▶ Brief: Look through the data below and output, unchanged, every line from the one holding "Επιτροπής στις 10/8/2026" through the one holding "état neuf et", inclusive. Skip the pictures.

--- The data Enclosed Below ---

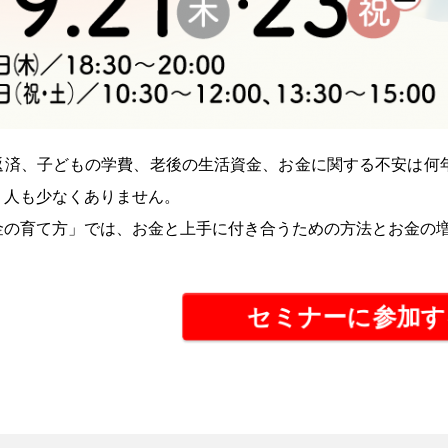
返済、子どもの学費、老後の生活資金、お金に関する不安は何
う人も少なくありません。
金の育て方」では、お金と上手に付き合うための方法とお金の
セミナーに参加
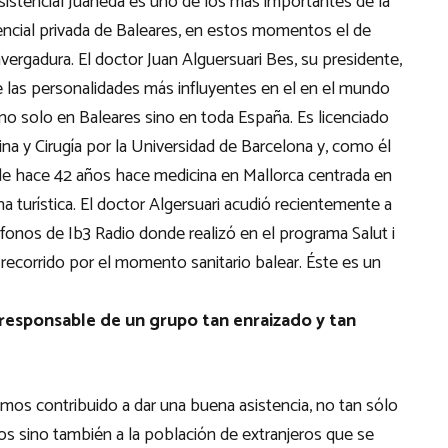
sistencial Juaneda es uno de los más importantes de la
encial privada de Baleares, en estos momentos el de
ergadura. El doctor Juan Alguersuari Bes, su presidente,
e las personalidades más influyentes en el en el mundo
 no solo en Baleares sino en toda España. Es licenciado
na y Cirugía por la Universidad de Barcelona y, como él
de hace 42 años hace medicina en Mallorca centrada en
na turística. El doctor Algersuari acudió recientemente a
fonos de Ib3 Radio donde realizó en el programa Salut i
recorrido por el momento sanitario balear. Éste es un
 responsable de un grupo tan enraizado y tan
emos contribuido a dar una buena asistencia, no tan sólo
ios sino también a la población de extranjeros que se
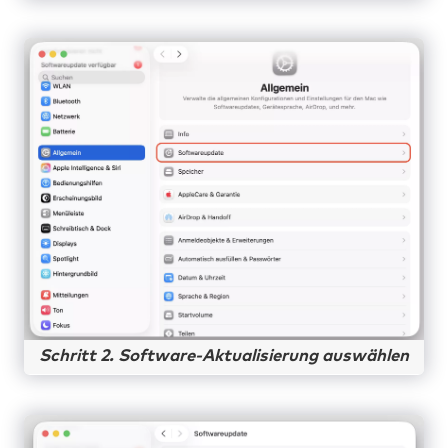
Schritt 2. Software-Aktualisierung auswählen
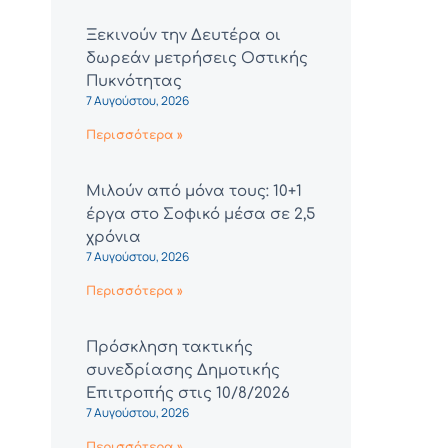
Ξεκινούν την Δευτέρα οι
δωρεάν μετρήσεις Οστικής
Πυκνότητας
7 Αυγούστου, 2026
Περισσότερα »
Μιλούν από μόνα τους: 10+1
έργα στο Σοφικό μέσα σε 2,5
χρόνια
7 Αυγούστου, 2026
Περισσότερα »
Πρόσκληση τακτικής
συνεδρίασης Δημοτικής
Επιτροπής στις 10/8/2026
7 Αυγούστου, 2026
Περισσότερα »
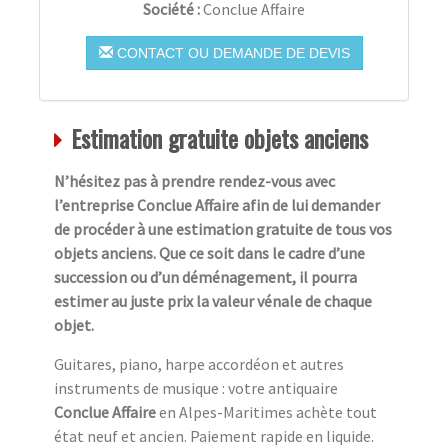
Société :
Conclue Affaire
CONTACT OU DEMANDE DE DEVIS
Estimation gratuite objets anciens
N’hésitez pas à prendre rendez-vous avec
l’entreprise Conclue Affaire afin de lui demander
de procéder à une estimation gratuite de tous vos
objets anciens. Que ce soit dans le cadre d’une
succession ou d’un déménagement, il pourra
estimer au juste prix la valeur vénale de chaque
objet.
Guitares, piano, harpe accordéon et autres
instruments de musique : votre antiquaire
Conclue Affaire
en Alpes-Maritimes achète tout
état neuf et ancien. Paiement rapide en liquide.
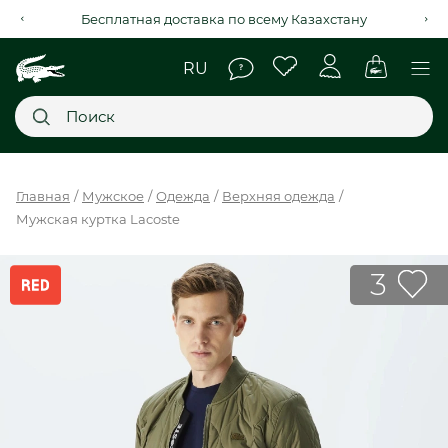
Бесплатная доставка по всему Казахстану
Главное меню
Главная
Мужское
Одежда
Верхняя одежда
Мужская куртка Lacoste
НОВИНКИ
SALE
3
МУЖСКОЕ
ЖЕНСКОЕ
МЫ LACOSTE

--- End of Enclosed The data ---

▶ Written answer:
Επιτροπής στις 10/8/2026
7 Αυγούστου, 2026
Περισσότερα »
Société :
Conclue Affaire
CONTACT OU DEMANDE DE DEVIS
Estimation gratuite objets anciens
N’hésitez pas à prendre rendez-vous avec
l’entreprise Conclue Affaire afin de lui demander
de procéder à une estimation gratuite de tous vos
objets anciens. Que ce soit dans le cadre d’une
succession ou d’un déménagement, il pourra
estimer au juste prix la valeur vénale de chaque
objet.
Guitares, piano, harpe accordéon et autres
instruments de musique : votre antiquaire
Conclue Affaire
en Alpes-Maritimes achète tout
état neuf et ancien. Paiement rapide en liquide.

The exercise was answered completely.